HPC Jargon Buster

class: center, middle

# High Performance Computing Jargon Buster

[The HPC Carpentry Community](https://www.hpc-carpentry.org)

???

> Press `C` to open a "clone", then `P` to toggle Presentation Mode.

HPC Carpentry is a community effort to develop educational materials
in the pedagogical style of The Carpentries.

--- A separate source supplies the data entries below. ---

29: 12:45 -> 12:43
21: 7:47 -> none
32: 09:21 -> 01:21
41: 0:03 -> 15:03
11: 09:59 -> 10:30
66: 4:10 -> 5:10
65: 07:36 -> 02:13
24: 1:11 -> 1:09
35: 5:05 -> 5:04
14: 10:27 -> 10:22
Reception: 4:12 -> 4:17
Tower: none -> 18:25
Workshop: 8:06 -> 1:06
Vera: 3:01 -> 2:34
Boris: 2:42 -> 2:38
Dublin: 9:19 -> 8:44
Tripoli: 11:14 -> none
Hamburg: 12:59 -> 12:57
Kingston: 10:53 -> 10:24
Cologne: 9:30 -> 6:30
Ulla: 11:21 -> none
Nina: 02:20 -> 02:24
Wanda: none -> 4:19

The point of this presentation is to briefly introduce some scale-up
options, so that learners get a sense of the variety of ways this can
be done, and the source of some of the overloading of terminology
that will be used later in the lesson.

This non-interactive activity should be kept brief.

---

# Your Personal Computer

.center[
![Standalone computers (banana for scale)](../fig/jargon_standalone.svg)
]

- Familiar starting point, accessed locally
- Good for local computational tasks
- Highly flexible, easy to reconfigure for new tasks

???

A laptop and a desktop computer: you sit at the keyboard & mouse and
log in to the computer directly, often as the sole user.

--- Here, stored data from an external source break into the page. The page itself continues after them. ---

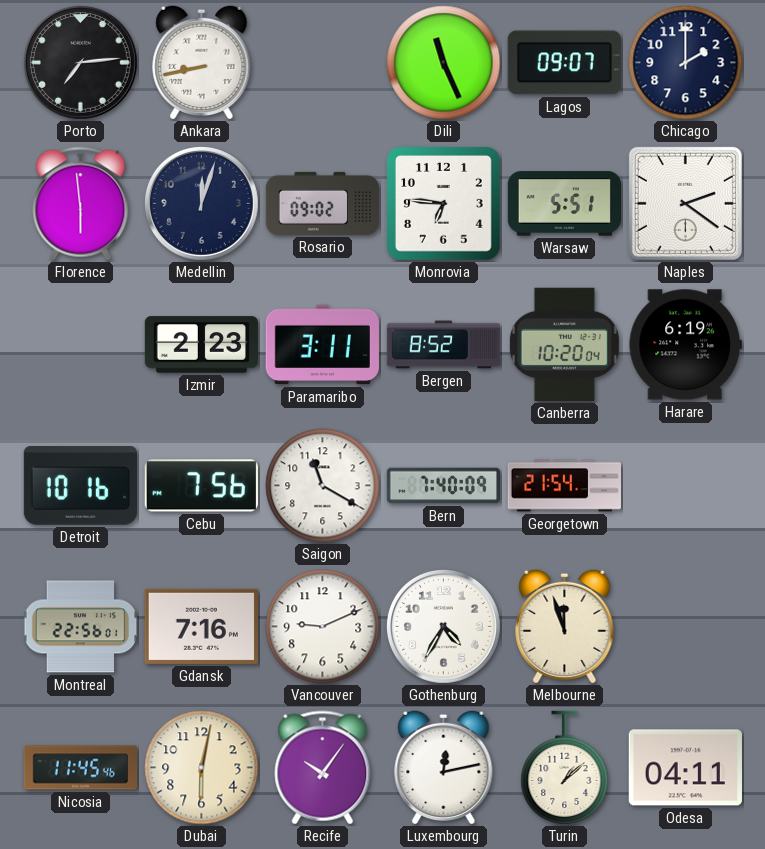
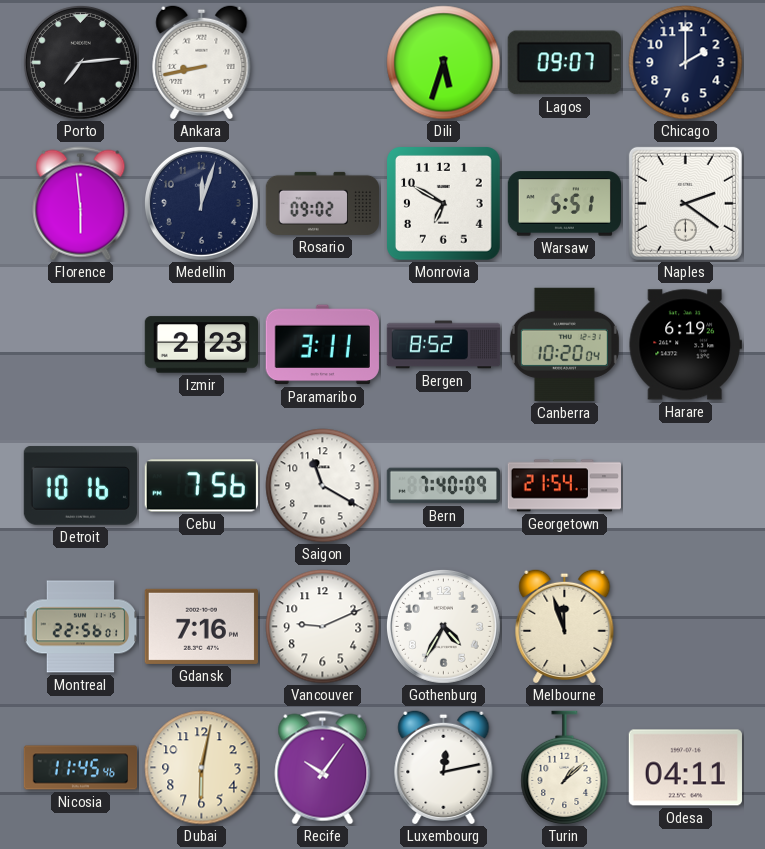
Dili: 11:26 -> 5:33
Monrovia: 6:46 -> 6:50
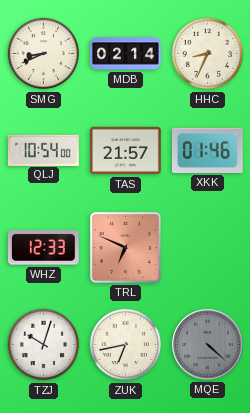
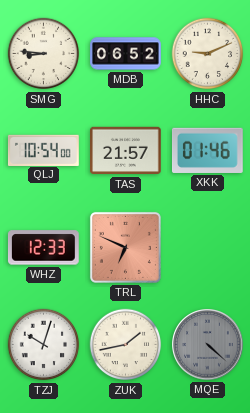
SMG: 8:41 -> 8:46
MDB: 02:14 -> 06:52
HHC: 8:34 -> 9:11
ZUK: 6:43 -> 1:43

Good at performing local and personal tasks: familiar but limited resources.

---

# Shared Computing Resources

.center[
![An HPC resource (img: [Julian Herzog](https://commons.wikimedia.org/wiki/File:High_Performance_Computing_Center_Stuttgart_HLRS_2015_07_Cray_XC40_Hazel_Hen_IO.jpg))](../fig/HPCCStuttgart_Hazel_Hen_XC40.png)
]

- Large-scale computation is different
- It has a rich history, and confusing terminology
- Many terms overloaded

???

Computation at larger scales typically involves changes in how
things are done, and connection to remote computer systems and
transfer of data between systems.

There are many ways to do it, and the terminology can be confusing.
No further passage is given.